Auf dieser Insel herrscht ein gleichmäßiges Mittelmeerklima. Kreta ist mit seinen zirka 300 Tagen Sonnenschein pro Jahr zusammen mit Zypern die sonnigste Insel im Mittelmeerraum. Der Sommer ist heiß und trocken, wobei insbesondere an der Südküste sehr hohe Temperaturen gemessen werden. Der Winter ist regenreich und mild, die Hochlagen der Gebirgszüge sind schneereich. Kreta ist durch mehrere Klimazonen geprägt.

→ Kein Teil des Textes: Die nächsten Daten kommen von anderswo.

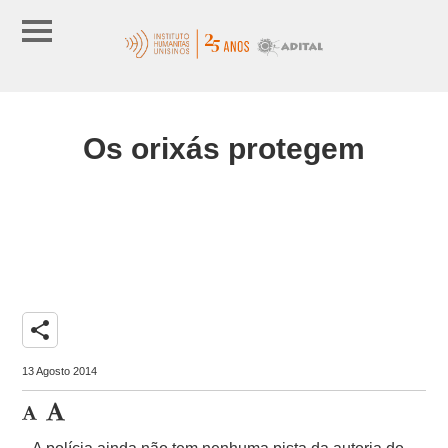
Os orixás protegem
share
13 Agosto 2014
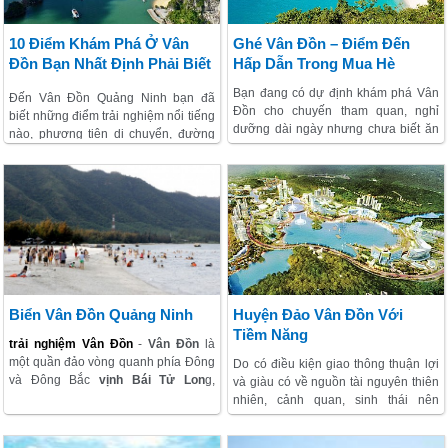
Travel tìm hiểu xem lễ hội tiêu biểu
món ăn nhất định phải thử khi tới
này có gì ấn tượng nhé!
biển đảo bạn nhé!
10 Điểm Khám Phá Ở Vân
Ghé Vân Đồn – Điểm Đến
Đồn Bạn Nhất Định Phải Biết
Hấp Dẫn Trong Mua Hè
Bạn đang có dự định khám phá Vân
Đến Vân Đồn Quảng Ninh bạn đã
Đồn cho chuyến tham quan, nghỉ
biết những điểm trải nghiệm nổi tiếng
dưỡng dài ngày nhưng chưa biết ăn
nào, phương tiện di chuyển, đường
gì ở đâu, vui chơi như thế nào thì thì
đi, những danh thắng kiệt tác nằm ở
nhất định đừng bỏ lỡ những thông tin
đâu, thưởng thức món ăn nào và hoạt
thú vị mà Vietsense Travel mang đến
động vui chơi nghỉ dưỡng có gì hấp
trong bài viết dưới đây. Tổng hợp Vân
dẫn?… Trong bài viết dưới đây
Đồn có gì hấp dẫn sẽ giúp bạn có
VietSense Travel sẽ mang đến bạn
một chuyến đi trong mơ, tham khảo
những thông tin chi tiết và hữu ích
và lưu ngay vào cuốn cẩm nang hành
nhất, hãy lưu ngay vào cẩm nang
trình an toàn, tiết kiệm bạn nhé!
hành trình biển đảo của mình bạn
nhé!
Biển Vân Đồn Quảng Ninh
Huyện Đảo Vân Đồn Với
Tiềm Năng
trải nghiệm Vân Đồn
-
Vân Đồn
là
một quần đảo vòng quanh phía Đông
Do có điều kiện giao thông thuận lợi
và Đông Bắc
vịnh Bái Tử Lon
g,
và giàu có về nguồn tài nguyên thiên
nhưng lại nằm ở phía Đông và Đông
nhiên, cảnh quan, sinh thái nên
Nam của tỉnh
Quảng Ninh
. Nó gồm
huyện đảo Vân Đồn có nhiều cơ hội
600 hòn đảo lớn nhỏ. Đảo lớn nhất
phát triển kinh tế, đặc biệt là tiềm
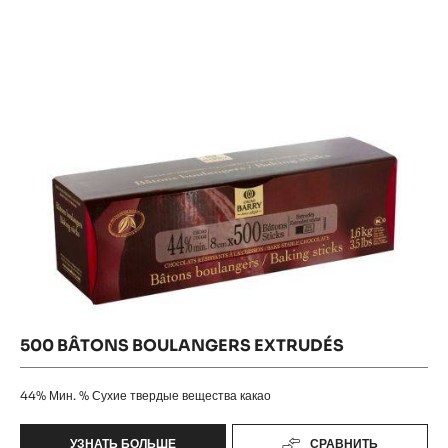
500 BÂTONS BOULANGERS EXTRUDÉS
44%
Мин. % Сухие твердые вещества какао
УЗНАТЬ БОЛЬШЕ
СРАВНИТЬ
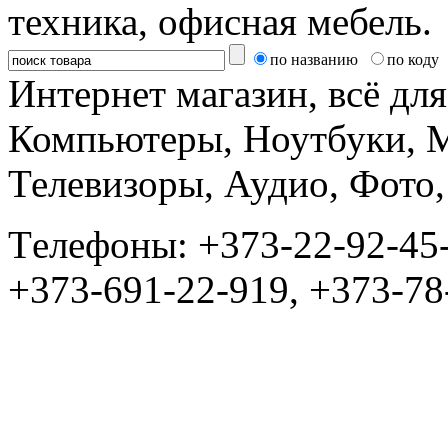
техника, офисная мебель.
по названию
по коду
Интернет магазин, всё дл
Компьютеры, Ноутбуки, 
Телевизоры, Аудио, Фот
Tелефоны: +373-22-92-45
+373-691-22-919, +373-78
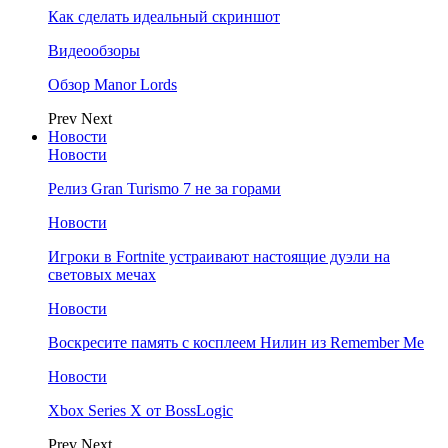
Как сделать идеальный скриншот
Видеообзоры
Обзор Manor Lords
Prev
Next
Новости
Новости
Релиз Gran Turismo 7 не за горами
Новости
Игроки в Fortnite устраивают настоящие дуэли на
световых мечах
Новости
Воскресите память с косплеем Нилин из Remember Me
Новости
Xbox Series X от BossLogic
Prev
Next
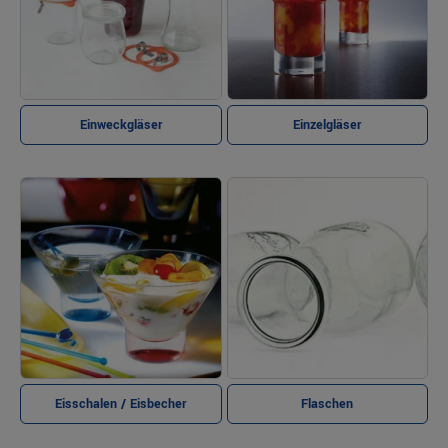
Einweckgläser
Einzelgläser
Eisschalen / Eisbecher
Flaschen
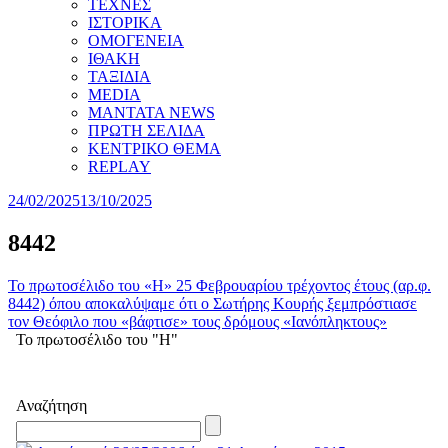
ΤΕΧΝΕΣ
ΙΣΤΟΡΙΚΑ
ΟΜΟΓΕΝΕΙΑ
ΙΘΑΚΗ
ΤΑΞΙΔΙΑ
MEDIA
MANTATA NEWS
ΠΡΩΤΗ ΣΕΛΙΔΑ
ΚΕΝΤΡΙΚΟ ΘΕΜΑ
REPLAY
24/02/2025
13/10/2025
8442
Το πρωτοσέλιδο του «Η» 25 Φεβρουαρίου τρέχοντος έτους (αρ.φ.
8442) όπου αποκαλύψαμε ότι ο Σωτήρης Κουρής ξεμπρόστιασε
τον Θεόφιλο που «βάφτισε» τους δρόμους «Ιανόπληκτους»
Το πρωτοσέλιδο του "Η"
Αναζήτηση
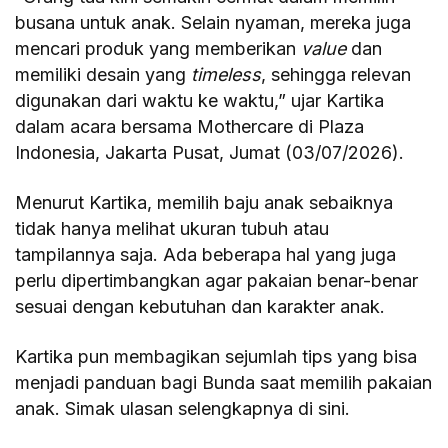
busana untuk anak. Selain nyaman, mereka juga
mencari produk yang memberikan
value
dan
memiliki desain yang
timeless
, sehingga relevan
digunakan dari waktu ke waktu,” ujar Kartika
dalam acara bersama Mothercare di Plaza
Indonesia, Jakarta Pusat, Jumat (03/07/2026).
Menurut Kartika, memilih baju anak sebaiknya
tidak hanya melihat ukuran tubuh atau
tampilannya saja. Ada beberapa hal yang juga
perlu dipertimbangkan agar pakaian benar-benar
sesuai dengan kebutuhan dan karakter anak.
Kartika pun membagikan sejumlah tips yang bisa
menjadi panduan bagi Bunda saat memilih pakaian
anak. Simak ulasan selengkapnya di sini.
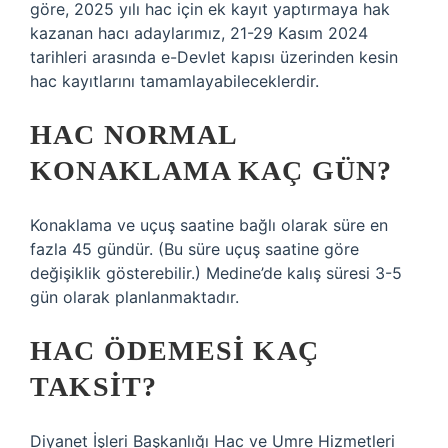
göre, 2025 yılı hac için ek kayıt yaptırmaya hak
kazanan hacı adaylarımız, 21-29 Kasım 2024
tarihleri ​​arasında e-Devlet kapısı üzerinden kesin
hac kayıtlarını tamamlayabileceklerdir.
HAC NORMAL
KONAKLAMA KAÇ GÜN?
Konaklama ve uçuş saatine bağlı olarak süre en
fazla 45 gündür. (Bu süre uçuş saatine göre
değişiklik gösterebilir.) Medine’de kalış süresi 3-5
gün olarak planlanmaktadır.
HAC ÖDEMESI KAÇ
TAKSIT?
Diyanet İşleri Başkanlığı Hac ve Umre Hizmetleri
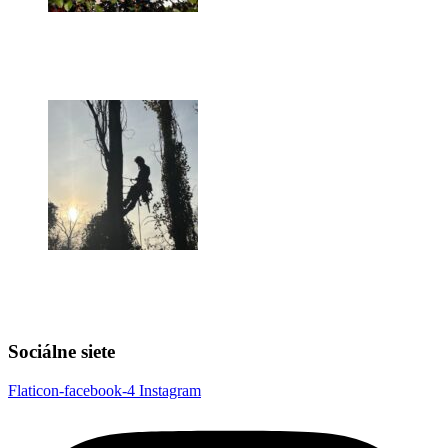
Sociálne siete
Flaticon-facebook-4
Instagram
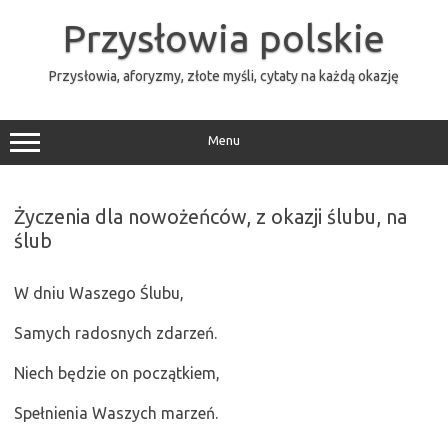
Przejdź
do
Przysłowia polskie
treści
Przysłowia, aforyzmy, złote myśli, cytaty na każdą okazję
Menu
Życzenia dla nowożeńców, z okazji ślubu, na
ślub
W dniu Waszego Ślubu,
Samych radosnych zdarzeń.
Niech będzie on początkiem,
Spełnienia Waszych marzeń.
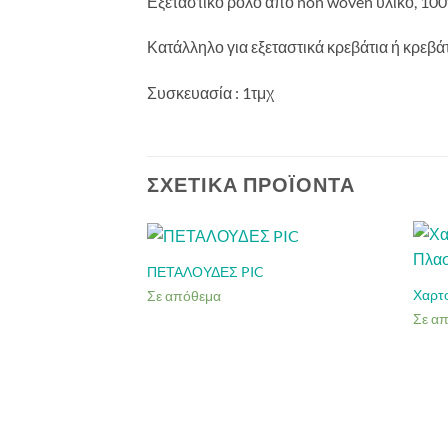
Εξεταστικό ρολό από non woven υλικό, 10
Κατάλληλο για εξεταστικά κρεβάτια ή κρεβάτ
Συσκευασία : 1τμχ
ΣΧΕΤΙΚΆ ΠΡΟΪΌΝΤΑ
ΠΕΤΑΛΟΥΔΕΣ PIC
Χαρτ
Σε απόθεμα
Σε α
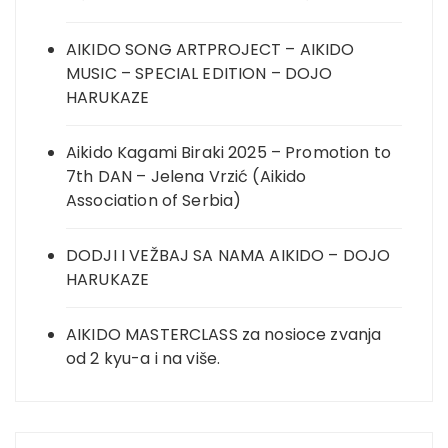
AIKIDO SONG ARTPROJECT – AIKIDO
MUSIC – SPECIAL EDITION – DOJO
HARUKAZE
Aikido Kagami Biraki 2025 – Promotion to
7th DAN – Jelena Vrzić (Aikido
Association of Serbia)
DODJI I VEŽBAJ SA NAMA AIKIDO – DOJO
HARUKAZE
AIKIDO MASTERCLASS za nosioce zvanja
od 2 kyu-a i na više.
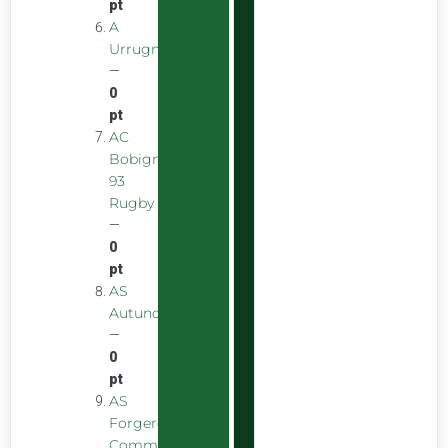
pt
A
Urrugnarrak
—
0
pt
AC
Bobigny
93
Rugby
—
0
pt
AS
Autunoise
—
0
pt
AS
Forgeron
Commentryens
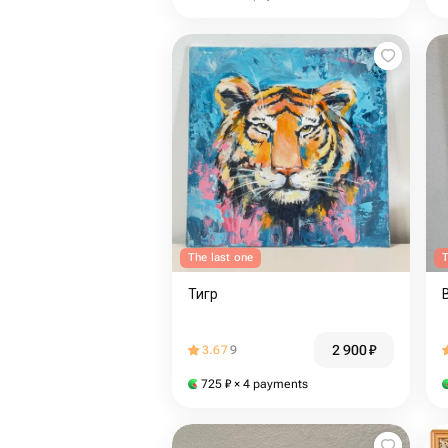
The last one
T
Тигр
2 900
₽
3.67
9
725
₽
× 4 payments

Die Spanne reicht von trocken-heißen bis zu feucht-alpinen Zonen.

Sehenswürdigkeiten

Zu den historischen Stätten Kretas zählen Agia Photia (minoischer Landsitz), Agia Triada (Sommerpalast von Phaistos), Aptera (bedeutender Stadtstaat in der Antike), Amnissos (minoischer Hafen), Anemospilia (minoischer Tempel, Ort eines Menschenopfers), Archanes (minoisches Gebäude, vermutlich Sommerpalast), Armeni (spätminoischer Friedhof), Eleutherna (römische Stadt), Fourni (auch Phourni; Nekropole bei Archanes), Furnu Korfi (frühminoische Siedlung), Gortyn (spät. römische Stadtsiedlung), Gournia (spätminoische Stadt), Iraklio (archäologisches Museum), Itanos (minoisch/dorische Hafenstadt), Karphi (spät- bis subminoische Siedlung), Katalimata (ehemalige Höhensiedlung bei Pachia Ammos), Kato Zakros (minoischer Palast), Kloster Arkadi, Kloster Preveli, Kloster Moni Gonias in Kolymvari, Kloster Toplou, Knossos (minoischer Palast), Lasaia (römische Siedlung), Lappa (antiker Stadtstaat, heute Argiroupolis), Lato (dorische Siedlung), Lisos (hellenistisch-römische Stadt, bedeutendes Asklepios Heiligtum), Malia (minoischer Palast), Matala (jungsteinzeitliche Wohnhöhlen), Palekastro (minoische Stadt), Phaistos (minoischer Palast), Phalasarna (hellenistisch-römische Hafenstadt), Phoinix (Hafenstadt und Bischofssitz), Pyrgos (minoische Siedlung), Rhizenia (archaische Stadt), Sybrita (spätminoische Stadtgründung), Tylisos (minoischer Landsitz), Vathypetro (minoischer Landsitz) und Frangokastello (venezianisches Kastell).

Naturschauplätze auf Kreta sind unter anderem die Gewässer Kournas-See und Votomos-See, die Hochebenen von Anopolis, Askifou, Gious Kambos, Lasithi, Niato- und Tavri, Nida, Omalos (Lefka Ori) und Omalos (Orosira Dikti), die Strände und Buchten zu denen unter anderen die Bucht von Agio Farango, Bali, Balos, Elafonisi, Frangokastello, Kokkini Ammos, Matala, der Strand Komos, der Palmenstrand von Preveli, der Palmenstrand von Vai und Triopetra zählen, sowie Schluchten wie die Aradena-Schlucht, die Imbros-Schlucht, die Irini-Schlucht, die Kalikratis-Schlucht, die Kotsifou-Schlucht, die Kourtaliotiko-Schlucht, die Myli-Schlucht (Tal der Wassermühlen südöstlich von Rethymno), die Perivolakia-Schlucht (im Südosten Kretas, beim Kloster Moni Kapsa), die Rouvas-Schlucht, die Samaria-Schlucht, die Schlucht der Toten bei Kato Zakros und die Schlucht von Cha in Monastiráki bei Ierápetra.

Sonstige Sehenswürdigkeiten auf Kreta sind Spinalonga, Panagia Kera und der Deutsche Soldatenfriedhof Maleme.